During a forensic search of multiple media devices, detectives observed multiple video files of minor children in a bedroom and bathroom. Many of these videos showed the exposed genitalia of the minor children. The children are believed to be the 16, and for 14 year old stepdaughters of Taylor and the 12 year old step son of Taylor. When these items were discovered, examiners stop [sic] the search in order to obtain an additional warrant.
Dkt. 22-1 at 22, ¶ 35. A second warrant was also issued, authorizing a forensic search of items seized from the residence "for evidence of child exploitation/child pornography." Id. at p. 2.

These searches revealed that Taylor had set up hidden cameras throughout his home. Using these cameras, he collected images of children in various states of undress and engaged in various sexual activities. The images were collected without the children's knowledge. The subjects of these images included Taylor's sons, stepchildren, other relatives, and their friends. At the time they were recorded, these children ranged in age from under ten years old to sixteen years old. Taylor shared some of these videos and images with his employer, Jared Fogle. See Crim Dkt. 37 at 5-7, ¶¶ 10-16.

1. The Fourth Amendment

The Fourth Amendment protects "against unreasonable searches and seizures." U.S. Const. Amend. IV. When law enforcement officers seek to search a person's residence, the search and seizure of any evidence found there will generally be found unreasonable unless authorized by a properly issued warrant. See Kyllo v. United States, 533 U.S. at 27, 31 (2001) ("With few exceptions, the question whether a warrantless search of a home is reasonable and hence constitutional must be answered no.").

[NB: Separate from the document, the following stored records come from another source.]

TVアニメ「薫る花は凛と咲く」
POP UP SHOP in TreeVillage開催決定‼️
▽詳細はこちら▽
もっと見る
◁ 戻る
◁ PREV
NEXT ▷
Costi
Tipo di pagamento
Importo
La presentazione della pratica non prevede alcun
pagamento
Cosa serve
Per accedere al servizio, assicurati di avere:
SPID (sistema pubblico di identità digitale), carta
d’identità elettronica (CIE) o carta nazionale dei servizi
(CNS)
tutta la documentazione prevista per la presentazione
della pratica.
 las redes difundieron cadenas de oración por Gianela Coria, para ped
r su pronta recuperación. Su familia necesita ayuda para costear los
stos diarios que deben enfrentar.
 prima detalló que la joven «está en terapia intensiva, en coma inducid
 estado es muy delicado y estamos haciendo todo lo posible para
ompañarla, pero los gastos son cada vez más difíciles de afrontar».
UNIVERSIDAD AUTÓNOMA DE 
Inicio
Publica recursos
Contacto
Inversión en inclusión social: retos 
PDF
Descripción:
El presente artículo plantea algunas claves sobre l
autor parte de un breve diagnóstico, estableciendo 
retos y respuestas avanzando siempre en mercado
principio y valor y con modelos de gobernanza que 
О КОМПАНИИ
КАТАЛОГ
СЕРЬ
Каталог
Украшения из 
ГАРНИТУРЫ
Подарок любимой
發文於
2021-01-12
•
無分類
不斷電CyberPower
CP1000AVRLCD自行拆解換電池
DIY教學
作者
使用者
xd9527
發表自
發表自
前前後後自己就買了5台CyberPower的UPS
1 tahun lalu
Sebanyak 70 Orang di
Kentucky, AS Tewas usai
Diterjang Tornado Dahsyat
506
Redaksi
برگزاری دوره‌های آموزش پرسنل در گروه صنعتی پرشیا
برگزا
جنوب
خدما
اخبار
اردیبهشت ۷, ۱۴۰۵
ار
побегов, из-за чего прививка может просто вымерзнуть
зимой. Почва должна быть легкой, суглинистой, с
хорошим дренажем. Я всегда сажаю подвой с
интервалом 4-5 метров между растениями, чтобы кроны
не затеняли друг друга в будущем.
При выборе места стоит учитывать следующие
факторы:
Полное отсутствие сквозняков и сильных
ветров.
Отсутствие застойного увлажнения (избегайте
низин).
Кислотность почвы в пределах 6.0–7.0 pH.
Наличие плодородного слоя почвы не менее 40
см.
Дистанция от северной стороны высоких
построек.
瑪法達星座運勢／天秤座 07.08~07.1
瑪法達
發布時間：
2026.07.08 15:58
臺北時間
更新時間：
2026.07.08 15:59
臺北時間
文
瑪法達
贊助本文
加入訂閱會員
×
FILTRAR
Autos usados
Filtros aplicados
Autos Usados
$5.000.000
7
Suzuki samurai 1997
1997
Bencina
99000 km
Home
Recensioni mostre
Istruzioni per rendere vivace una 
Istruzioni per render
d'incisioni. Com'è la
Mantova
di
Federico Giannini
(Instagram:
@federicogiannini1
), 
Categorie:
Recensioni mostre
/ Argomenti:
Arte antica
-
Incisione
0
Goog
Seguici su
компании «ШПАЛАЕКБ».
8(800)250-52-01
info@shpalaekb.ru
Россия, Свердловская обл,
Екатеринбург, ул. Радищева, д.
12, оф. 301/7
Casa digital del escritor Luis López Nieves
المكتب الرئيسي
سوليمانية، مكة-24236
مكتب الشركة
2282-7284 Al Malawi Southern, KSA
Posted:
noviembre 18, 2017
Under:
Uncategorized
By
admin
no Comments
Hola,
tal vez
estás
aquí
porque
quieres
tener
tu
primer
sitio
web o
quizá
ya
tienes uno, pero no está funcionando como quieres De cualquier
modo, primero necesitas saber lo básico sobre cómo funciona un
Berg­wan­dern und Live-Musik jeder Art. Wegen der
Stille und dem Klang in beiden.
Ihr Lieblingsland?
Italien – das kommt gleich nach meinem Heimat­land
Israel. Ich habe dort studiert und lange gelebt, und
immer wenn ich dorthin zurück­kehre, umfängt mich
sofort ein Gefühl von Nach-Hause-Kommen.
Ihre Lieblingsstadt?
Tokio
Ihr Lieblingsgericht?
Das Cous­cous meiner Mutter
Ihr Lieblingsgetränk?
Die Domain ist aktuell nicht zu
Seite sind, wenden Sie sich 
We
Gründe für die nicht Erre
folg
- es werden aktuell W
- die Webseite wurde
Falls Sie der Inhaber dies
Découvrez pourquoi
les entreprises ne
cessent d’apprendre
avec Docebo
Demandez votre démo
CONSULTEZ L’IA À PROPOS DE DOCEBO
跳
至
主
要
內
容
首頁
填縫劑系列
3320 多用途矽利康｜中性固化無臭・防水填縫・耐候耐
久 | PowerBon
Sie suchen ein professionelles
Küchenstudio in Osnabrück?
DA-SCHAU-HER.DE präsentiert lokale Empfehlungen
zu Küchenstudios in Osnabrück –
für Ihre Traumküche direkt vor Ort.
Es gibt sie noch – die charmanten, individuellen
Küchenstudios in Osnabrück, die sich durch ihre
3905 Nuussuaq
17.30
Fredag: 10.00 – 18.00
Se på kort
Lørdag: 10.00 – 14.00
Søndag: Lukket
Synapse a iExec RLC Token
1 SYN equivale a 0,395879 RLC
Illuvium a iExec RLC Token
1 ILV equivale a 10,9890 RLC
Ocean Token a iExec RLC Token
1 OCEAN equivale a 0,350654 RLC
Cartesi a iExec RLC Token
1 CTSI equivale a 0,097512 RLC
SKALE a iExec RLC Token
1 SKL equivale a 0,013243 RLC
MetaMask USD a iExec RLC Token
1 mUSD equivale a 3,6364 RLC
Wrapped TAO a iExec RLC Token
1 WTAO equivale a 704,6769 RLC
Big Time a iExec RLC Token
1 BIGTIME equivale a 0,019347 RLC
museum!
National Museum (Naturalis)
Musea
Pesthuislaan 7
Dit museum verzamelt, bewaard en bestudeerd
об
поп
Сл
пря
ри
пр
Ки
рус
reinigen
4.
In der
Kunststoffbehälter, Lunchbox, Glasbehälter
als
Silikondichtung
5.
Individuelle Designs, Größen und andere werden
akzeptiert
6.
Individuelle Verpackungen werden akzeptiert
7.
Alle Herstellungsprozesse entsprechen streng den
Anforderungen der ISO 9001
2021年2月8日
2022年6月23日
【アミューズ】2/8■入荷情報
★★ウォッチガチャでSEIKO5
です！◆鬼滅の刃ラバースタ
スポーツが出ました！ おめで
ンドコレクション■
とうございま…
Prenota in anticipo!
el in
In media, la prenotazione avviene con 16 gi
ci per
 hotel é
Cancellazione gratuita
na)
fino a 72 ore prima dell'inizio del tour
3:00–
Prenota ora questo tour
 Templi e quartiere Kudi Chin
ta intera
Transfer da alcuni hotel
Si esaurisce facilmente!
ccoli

The Fourth Amendment holds that a judge may issue a warrant only "upon probable cause, supported by oath or affirmation, and particularly describing the place to be searched, and the persons or things to be seized." "Articulating precisely what 'reasonable suspicion' and 'probable cause' mean is not possible. They are commonsense, nontechnical conceptions that deal with the factual and practical considerations of everyday life on which reasonable and prudent men, not legal technicians, act." Ornelas v. United States, 517 U.S. 690, 695 (1996) (internal quotations omitted).

The task of the issuing magistrate is simply to make a practical, common-sense decision whether, given all the circumstances set forth in the affidavit before him, including the "veracity" and "basis of knowledge" of persons supplying hearsay information, there is a fair probability that contraband or evidence of a crime will be found in a particular place.
Illinois v. Gates, 462 U.S. 213, 238 (1983). The issuing judge's decision is afforded "great deference" when reviewed on a motion to suppress and will be deemed proper so long as there is "substantial evidence" in the record to support it. United States v. Leonard, 884 F.3d 730, 733 (7th Cir. 2018).

2. Probable Cause Analysis

Taylor's search warrant argument is straightforward. By his reading, the first search warrant only authorized officers to search for evidence of child pornography. However, Detective Getz's affidavit did not establish probable cause to suspect that any evidence of child pornography would be found at his residence. At best, it established probable cause to suspect that Taylor's residence housed evidence of bestiality, and the search warrant did not authorize officers to search for evidence of bestiality. According to Taylor, the portions of the warrant describing the evidence to be sought did not reference bestiality except by Detective Getz's handwritten insertions, and it is unknown whether those notations were added before the judge issued the warrant. Taylor argues because there was no probable cause to suspect that his home would contain the evidence described in the warrant, the search that followed was unlawful, and all the evidence recovered from his home would have been inadmissible at his trial. As a result, he asserts, Banks' failure to move to suppress the evidence rendered his representation constitutionally ineffective.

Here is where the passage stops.